Even though these police attacks lowered our numbers, we set out again in a snake march throughout the 4th district, up to the edge of the 3rd. Chants like, “No laws, no work, let’s abolish both” flow unsurprisingly into lots of anti-cop chants (“Cops who kill themselves are half-forgiven”, “a cop, a bullet, social justice” [in French these rhyme and sound cooler]). Through the bourgeois streets of the neighbourhood, some tags are thrown up, anti-capitalist and anti-bourgeois chants ring out, and a woman manages to pull of a solo auto-reduction in a high-end clothing store (big up to her!).

We’ve already been marching for a while by this point, since Lyon Station, and so we end up taking St-Antoine street towards Bastille. At the end of the street, a bunch of cops are waiting for us… Some plain-clothes cops point out two demonstrators and threaten them, using their authoritarian power to relieve their frustration at seeing a group of demonstrators full of rage and joy have fun in the streets for the past two hours. One got grabbed by the crowd control cops, but the other jumped on an opportunity and slipped away (big up to you too). A group of people all got kettled and forced to show ID by the cops, some arrests happened and although the reactions of the crowd were vehement, the balance of forces was clearly in the pigs’ favour.

So the crowd control cops finally managed to “clean up” this point of tension (where the chants of “Cops, Pigs, Murderers”  and “Everyone hates the police” kept up just like they should) and we had to disperse for good, each finding their own way through the police check points. It’s worth noting that some other attempts at getting in as a group succeeded through determination and, especially, patience…

There are formations of riot cops everywhere, several metro stations are preventatively closed, all to dissuade us from going to the demo. Ha, democracy.

The “protection” completely surrounding the entire march route is unbelievable, like we’ve already seen on June 23 and July 5, but it’s not something we can get used to: it’s horrible, a veritable state of seige imposed on proles protesting against a labour law that benefits the bosses, it’s just crazy. Hard to even imagine what it will be like when a real insurrection kicks off and the bourgeois feel some serious fear…

During

Ok, play your games, it’s all ridiculous, we were 13 000 according to the police and 40 000 according to the CGT [big public sector union].
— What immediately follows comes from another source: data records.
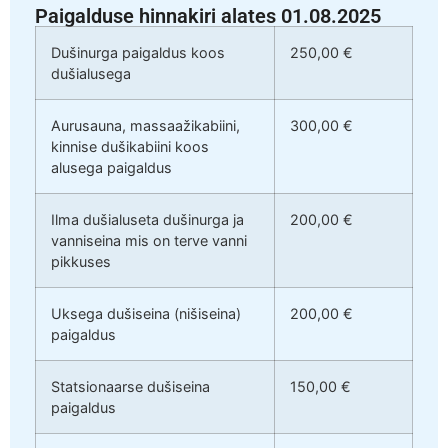
Paigalduse hinnakiri alates 01.08.2025
Dušinurga paigaldus koos
250,00 €
dušialusega
Aurusauna, massaažikabiini,
300,00 €
kinnise dušikabiini koos
alusega paigaldus
Ilma dušialuseta dušinurga ja
200,00 €
vanniseina mis on terve vanni
pikkuses
Uksega dušiseina (nišiseina)
200,00 €
paigaldus
Statsionaarse dušiseina
150,00 €
paigaldus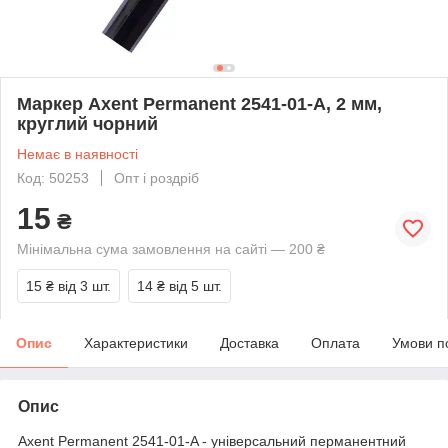
Маркер Axent Permanent 2541-01-A, 2 мм,
круглий чорний
Немає в наявності
Код: 50253
Опт і роздріб
15
₴
Мінімальна сума замовлення на сайті — 200 ₴
15 ₴
від 3 шт.
14 ₴
від 5 шт.
Опис
Характеристики
Доставка
Оплата
Умови п
Опис
Axent Permanent 2541-01-A - універсальний перманентний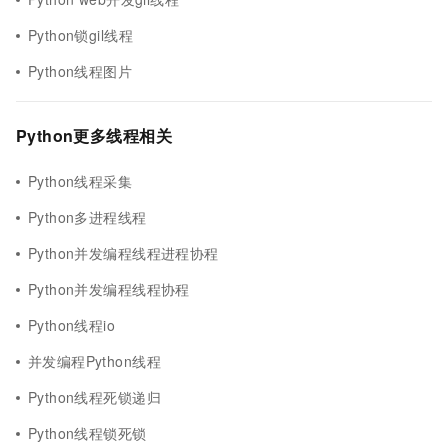
Python锁gil线程
Python线程图片
Python更多线程相关
Python线程采集
Python多进程线程
Python并发编程线程进程协程
Python并发编程线程协程
Python线程io
并发编程Python线程
Python线程死锁递归
Python线程锁死锁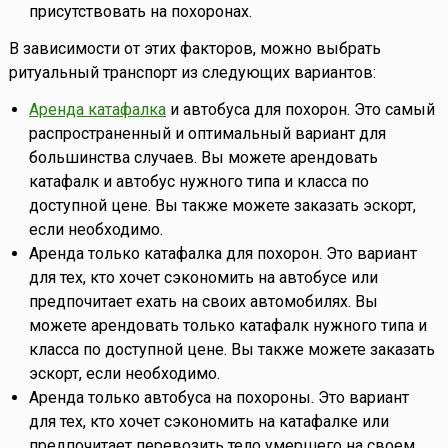
присутствовать на похоронах.
В зависимости от этих факторов, можно выбрать
ритуальный транспорт из следующих вариантов:
Аренда катафалка
и автобуса для похорон. Это самый
распространенный и оптимальный вариант для
большинства случаев. Вы можете арендовать
катафалк и автобус нужного типа и класса по
доступной цене. Вы также можете заказать эскорт,
если необходимо.
Аренда только катафалка для похорон. Это вариант
для тех, кто хочет сэкономить на автобусе или
предпочитает ехать на своих автомобилях. Вы
можете арендовать только катафалк нужного типа и
класса по доступной цене. Вы также можете заказать
эскорт, если необходимо.
Аренда только автобуса на похороны. Это вариант
для тех, кто хочет сэкономить на катафалке или
предпочитает перевозить тело умершего на своем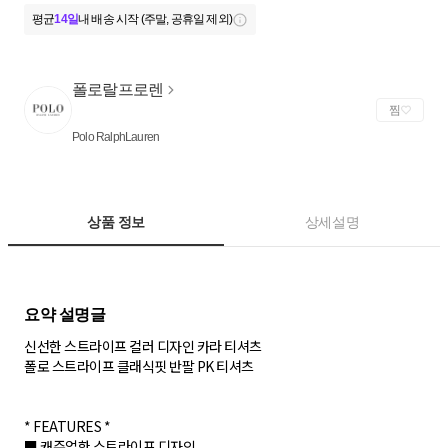
평균
14일
내 배송 시작 (주말, 공휴일 제외)
폴로랄프로렌
찜
Polo RalphLauren
상품 정보
상세설명
신선한 스트라이프 컬러 디자인 카라 티셔츠
폴로 스트라이프 클래식핏 반팔 PK 티셔츠
* FEATURES *
■ 캐주얼한 스트라이프 디자인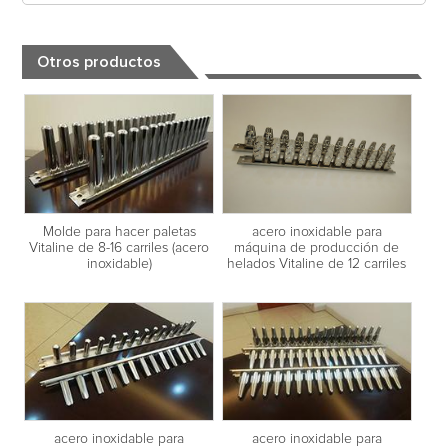
Otros productos
acero inoxidable para
Molde para hacer paletas
máquina de producción de
Vitaline de 8-16 carriles (acero
helados Vitaline de 12 carriles
inoxidable)
acero inoxidable para
acero inoxidable para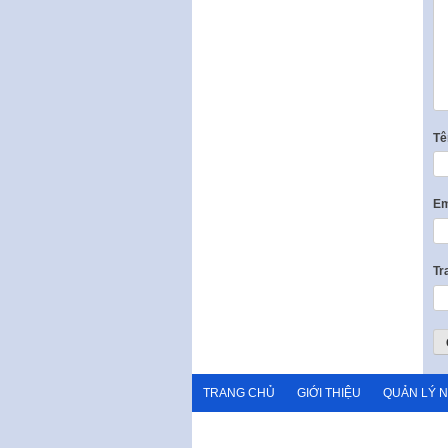
T
Em
Tr
TRANG CHỦ
GIỚI THIỆU
QUẢN LÝ 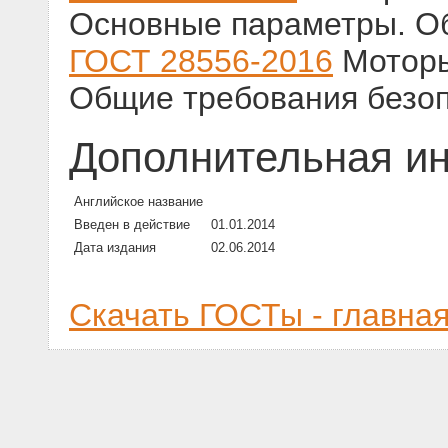
Основные параметры. О
ГОСТ 28556-2016
Моторы
Общие требования безо
Дополнительная и
Английское название
Введен в действие
01.01.2014
Дата издания
02.06.2014
Скачать ГОСТы - главна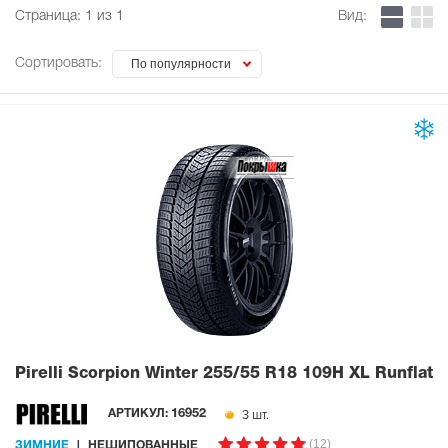
Страница:
1
из 1
Вид:
Сортировать:
По популярности
Pirelli Scorpion Winter
255/55 R18 109H XL Runflat
3 шт.
АРТИКУЛ:
16952
(12)
ЗИМНИЕ
НЕШИПОВАННЫЕ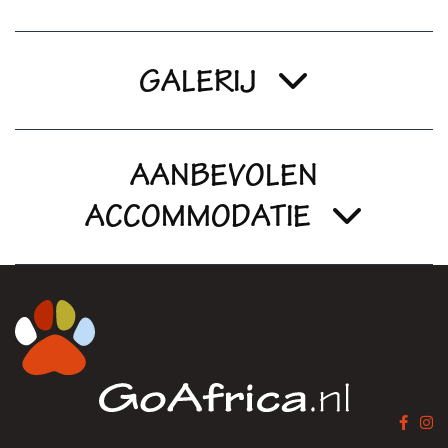
GALERIJ
AANBEVOLEN
ACCOMMODATIE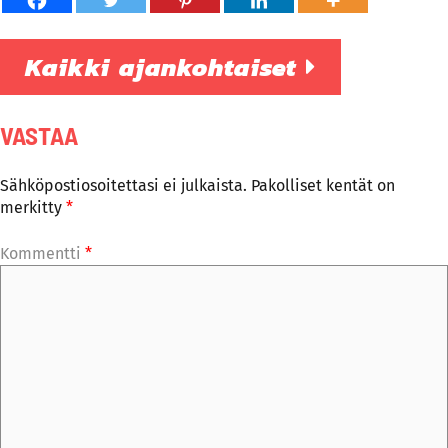
Kaikki ajankohtaiset
VASTAA
Sähköpostiosoitettasi ei julkaista.
Pakolliset kentät on
merkitty
*
Kommentti
*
On boulevard Beaumarchais, the lead contingent assembled bit by bit. It feels good to see such big numbers, a few hundred at the beginning, a few thousand over the course of the march (some say that we made up a third or even half of the total demonstration). Always diverse, with groups of demonstrators all in black and others more rag-tag, those against unions and parties and those carrying the union flag — the lead contingent, autonomous and combative, has carried the spirit and the energy of the demonstrations against the labour law since March 24. This time again, there were lots of banners and signs, and right off the bat, people started throwing up tags. A branch of the bank Société Générale got its windows broken to cheers and anti-capitalist chants from the crowd, which seemed to anounce a series of attacks along the march route, but the constant police present — especially along the sides of the march — did a good job of ruining the party, at least in terms of attacks against symbols of capital. Some advertising panels got attacked (their wood coverings torn off and their windows busted or tagged), but few other commercial targets met with the rioter they deserved. Instead, the riot cops made an unusual number of incursions into the march and repeatedly tried to split up the lead contingent or to separate it from the rest of the march. Some attempted arrests were prevented, with occasionally intense hand-to-hand combat and a spirit of solidarity that allowed us to avoid a whole bunch of arrests during the march. This meant there were tons of clashes all throughout: throwing stones, bottles, fireworks, and molotovs against tear gas, kinetic impact grenades, flash balls, and clubs. It seemed at times as though a part of the lead contingent had lost the habit of coming with good masks and swimming or ski goggles to protect from the tear gas (or maybe it was out of fear of the searches? or maybe lots were taken during the searches?). So the saline solution was pretty popular and the feeling of mutual aid was strong for many demonstrators, in spite of the police terror.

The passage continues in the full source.